An article from the WHO
February 25, 2016
With one in five African children lacking access to all needed and basic life-saving vaccines, ministers of health and other line ministers countries committed themselves to keep immunization at the forefront of efforts to reduce child mortality, morbidity and disability.
At a landmark Ministerial Conference on Immunization in Africa held from 24-25 February, in Addis Ababa, Ethiopia the ministers signed a declaration to promote the use of vaccines to protect people of all ages against vaccine-preventable diseases and to close the immunization gap by 2020. The conference, which was hosted by the World Health Organization (WHO) Regional Offices for Africa (AFRO) and the Eastern Mediterranean (EMRO) in conjunction with the African Union Commission (AUC), was the first-ever ministerial-level gathering with a singular focus on ensuring that children across the continent can get access to life-saving vaccines.
“Our children are our most precious resource, yet one in five fail to receive all the immunizations they need to survive and thrive, leaving millions vulnerable to preventable disease,” H.E. Dr.
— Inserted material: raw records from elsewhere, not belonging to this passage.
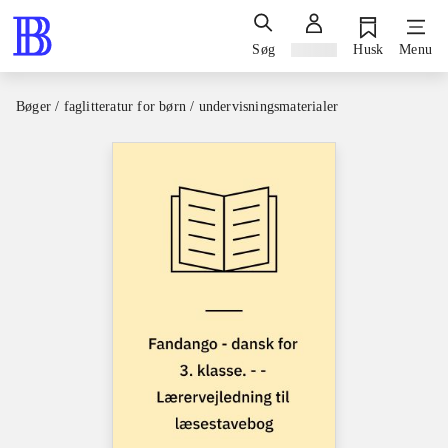
Søg
Log ind
Husk
Menu
Bøger / faglitteratur for børn / undervisningsmaterialer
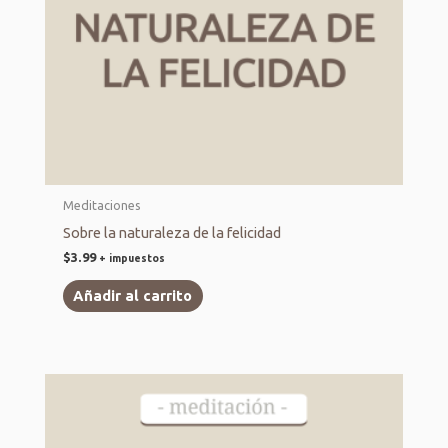
Meditaciones
Sobre la naturaleza de la felicidad
$
3.99
+ impuestos
Añadir al carrito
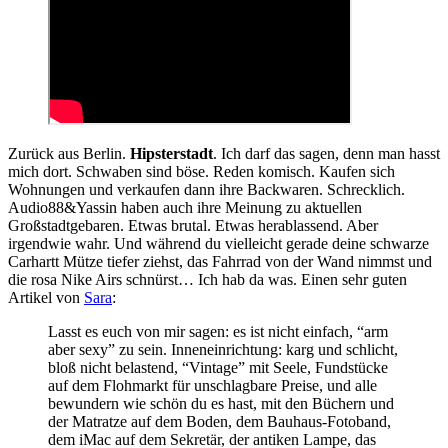
Zurück aus Berlin.
Hipsterstadt
. Ich darf das sagen, denn man hasst
mich dort. Schwaben sind böse. Reden komisch. Kaufen sich
Wohnungen und verkaufen dann ihre Backwaren. Schrecklich.
Audio88&Yassin haben auch ihre Meinung zu aktuellen
Großstadtgebaren. Etwas brutal. Etwas herablassend. Aber
irgendwie wahr. Und während du vielleicht gerade deine schwarze
Carhartt Mütze tiefer ziehst, das Fahrrad von der Wand nimmst und
die rosa Nike Airs schnürst… Ich hab da was. Einen sehr guten
Artikel von
Sara
:
Lasst es euch von mir sagen: es ist nicht einfach, “arm
aber sexy” zu sein. Inneneinrichtung: karg und schlicht,
bloß nicht belastend, “Vintage” mit Seele, Fundstücke
auf dem Flohmarkt für unschlagbare Preise, und alle
bewundern wie schön du es hast, mit den Büchern und
der Matratze auf dem Boden, dem Bauhaus-Fotoband,
dem iMac auf dem Sekretär, der antiken Lampe, das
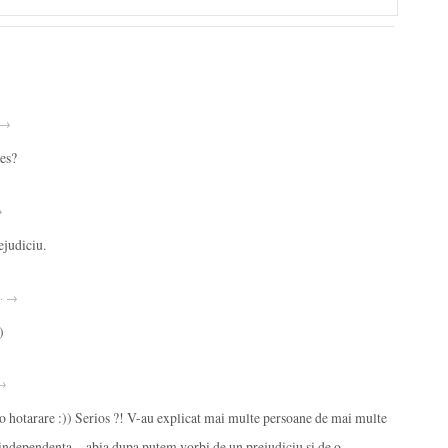
· →
res?
→
ejudiciu.
 · →
)
 →
 o hotarare :)) Serios ?! V-au explicat mai multe persoane de mai multe
 independenta…abia dupa putem vorbi de un prejudiciu si de o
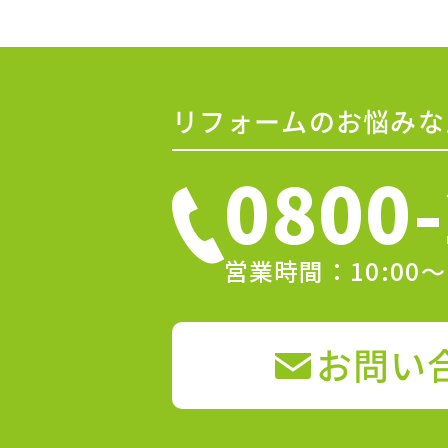
リフォームのお悩みな
0800-
営業時間：10:00
お問い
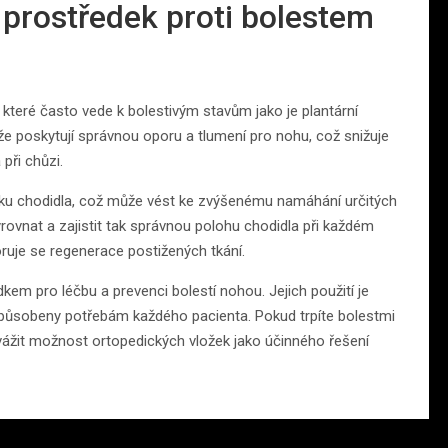
 prostředek proti bolestem
 které často vede k bolestivým stavům jako je plantární
 že poskytují správnou oporu a tlumení pro nohu, což snižuje
při chůzi.
ku chodidla, což může vést ke zvýšenému namáhání určitých
rovnat a zajistit tak správnou polohu chodidla při každém
oruje se regenerace postižených tkání.
em pro léčbu a prevenci bolestí nohou. Jejich použití je
izpůsobeny potřebám každého pacienta. Pokud trpíte bolestmi
ážit možnost ortopedických vložek jako účinného řešení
Kesetebirhan Admasu, Minister of Health for Ethiopia. “This is not acceptable. African children’s lives matter. We must work together to ensure the commitments we make in Addis Ababa translate into results.”
A new report issued at the conference paints a mixed picture on vaccine access, delivery systems and immunization equity in Africa. Routine immunization coverage has increased considerably across Africa since 2000, measles deaths declined by 86% between 2000 and 2014, and the introduction of new vaccines has been a major success. However, one in five children still do not receive all of the most basic vaccines they need, three critical diseases—measles, rubella and neonatal tetanus—remain endemic, and many countries have fragile health systems that leave immunization programs vulnerable to shocks.